Taimumari is a great side-scrolling, retro-style action platformer that uses a variety of magic, maneuvers and a sword as you collect things across a selection of five different levels. There’s an equal amount of fun and challenge. The game is no pushover, but even the rough patches are no reason for frustration.
Its a game that oozes that retro style with great chip tunes and sound effects from that Nintendo era. The graphics fit for the most part, but they can be an bit immersion breaking with some of the ugly looking giant dragon heads and the giant boss pictures that kick off each level. The backgrounds and terrain look a lot better and have more detail than the moving sprites in the game.
Right off the bat, this is a game about great controls and an abundance of them. You have a double jump, a dash that rockets you forward whether you’re in the air or on the ground, short range sword, wall clinging, long range spells that use mana and you can even charge your spells.
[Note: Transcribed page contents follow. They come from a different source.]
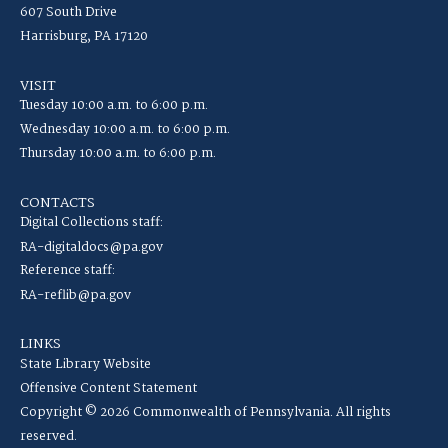
607 South Drive
Harrisburg, PA 17120
VISIT
Tuesday 10:00 a.m. to 6:00 p.m.
Wednesday 10:00 a.m. to 6:00 p.m.
Thursday 10:00 a.m. to 6:00 p.m.
CONTACTS
Digital Collections staff:
RA-digitaldocs@pa.gov
Reference staff:
RA-reflib@pa.gov
LINKS
State Library Website
Offensive Content Statement
Copyright © 2026 Commonwealth of Pennsylvania. All rights
reserved.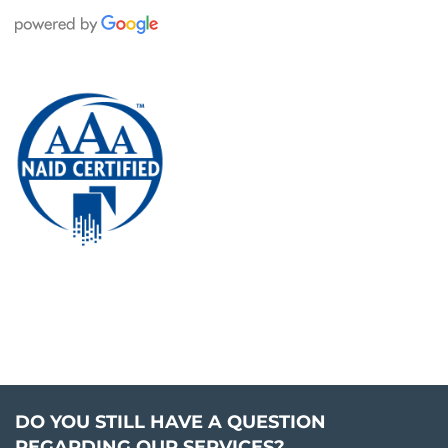
DO YOU STILL HAVE A QUESTION
REGARDING OUR SERVICES?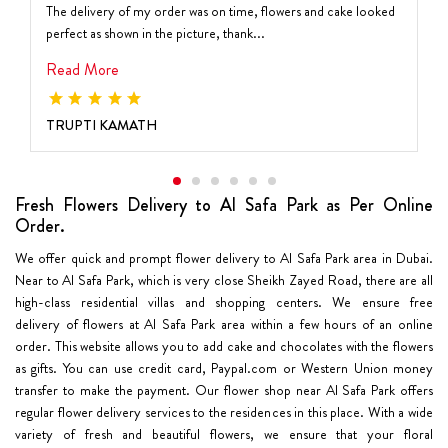
The delivery of my order was on time, flowers and cake looked
perfect as shown in the picture, thank...
Read More
TRUPTI KAMATH
Fresh Flowers Delivery to Al Safa Park as Per Online
Order.
We offer quick and prompt flower delivery to Al Safa Park area in Dubai.
Near to Al Safa Park, which is very close Sheikh Zayed Road, there are all
high-class residential villas and shopping centers. We ensure free
delivery of flowers at Al Safa Park area within a few hours of an online
order. This website allows you to add cake and chocolates with the flowers
as gifts. You can use credit card, Paypal.com or Western Union money
transfer to make the payment. Our flower shop near Al Safa Park offers
regular flower delivery services to the residences in this place. With a wide
variety of fresh and beautiful flowers, we ensure that your floral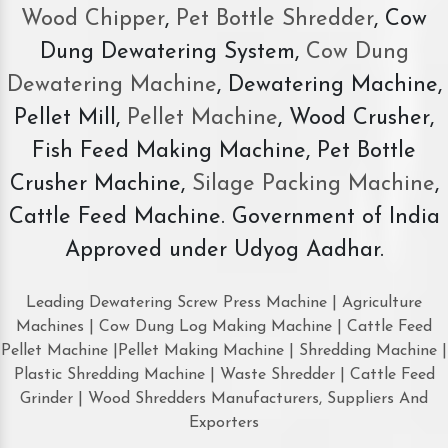
Wood Chipper
,
Pet Bottle Shredder
, Cow
Dung Dewatering System,
Cow Dung
Dewatering Machine
, Dewatering Machine,
Pellet Mill,
Pellet Machine
, Wood Crusher,
Fish Feed Making Machine, Pet Bottle
Crusher Machine,
Silage Packing Machine
,
Cattle Feed Machine. Government of India
Approved under Udyog Aadhar.
Leading Dewatering Screw Press Machine | Agriculture
Machines | Cow Dung Log Making Machine | Cattle Feed
Pellet Machine |Pellet Making Machine | Shredding Machine |
Plastic Shredding Machine | Waste Shredder | Cattle Feed
Grinder | Wood Shredders Manufacturers, Suppliers And
Exporters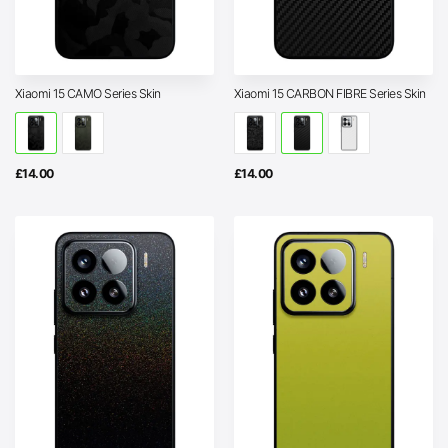
Xiaomi 15 CAMO Series Skin
Xiaomi 15 CARBON FIBRE Series Skin
£
14.00
£
14.00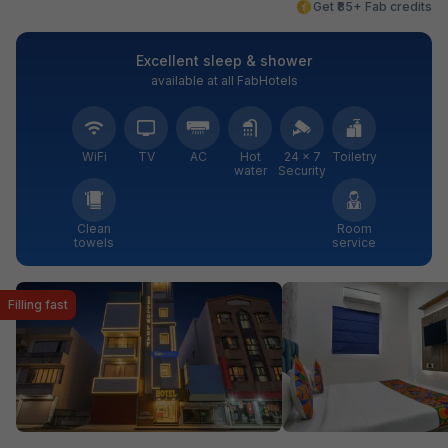
Get ₹85+ Fab credits
Excellent sleep & shower
available at all FabHotels
WiFi
TV
AC
Hot
24 × 7
Toiletry
water
Security
Clean
Room
towels
service
Filling fast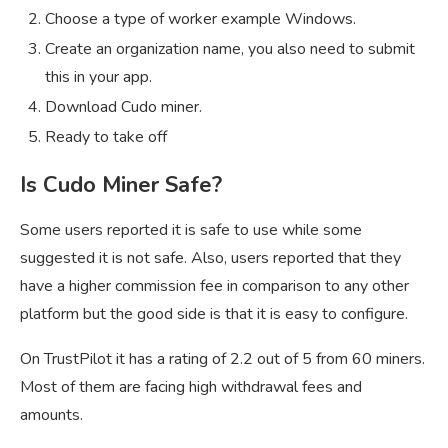
Choose a type of worker example Windows.
Create an organization name, you also need to submit
this in your app.
Download Cudo miner.
Ready to take off
Is Cudo Miner Safe?
Some users reported it is safe to use while some
suggested it is not safe. Also, users reported that they
have a higher commission fee in comparison to any other
platform but the good side is that it is easy to configure.
On TrustPilot it has a rating of 2.2 out of 5 from 60 miners.
Most of them are facing high withdrawal fees and
amounts.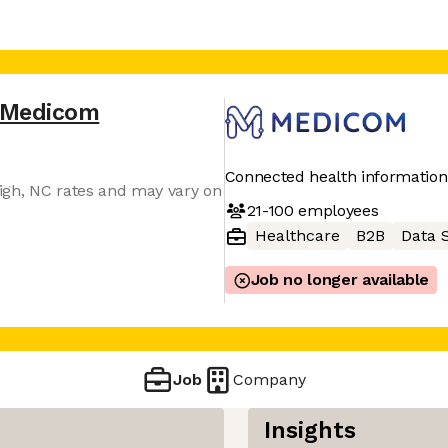
Medicom
Connected health informatio
igh, NC rates and may vary on
21-100
employees
Healthcare
B2B
Data 
Job no longer available
Job
Company
Insights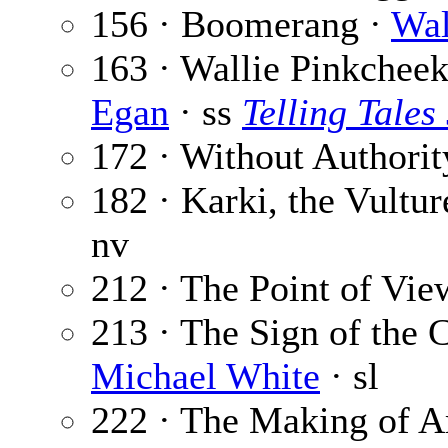
156 · Boomerang ·
Wal
163 · Wallie Pinkchee
Egan
· ss
Telling Tales
172 · Without Authorit
182 · Karki, the Vultu
nv
212 · The Point of Vie
213 · The Sign of the C
Michael White
· sl
222 · The Making of A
The only downside is sometimes its tough to get away from a wall. You can drop, but trying to leap off to a different area is tough. Its best to play it safe and stay on the wall.
The story is simple, but I’m never one to read a story. The town is in danger, now you must go through four levels to defeat their boss before unlocking the fifth level to stop the true evil at the end. Its a formula that has been done before, but that’s no reason to turn away.
Each of the five or so levels has a different theme and spell to find. A haunted castle, an aerial castle, a post apocalyptic wasteland, a frozen cavern, and so on. The levels keep track of your best times and how many items from that level you’ve collected so there’s a reason to go back and speed run.
These levels are a healthy length and do offer a variety of different platforming action to make each stage feel more unique. One stage has a shooter section and after that you keep the wings to let you jump as many times as you want in the air. Another stage halts the action in two different rooms for you to dodge an array of arrows and another to avoid smashers. The ice cavern lets you ride ropes down to the bottom. It shows that effort was put into the game to make it more than just another platformer.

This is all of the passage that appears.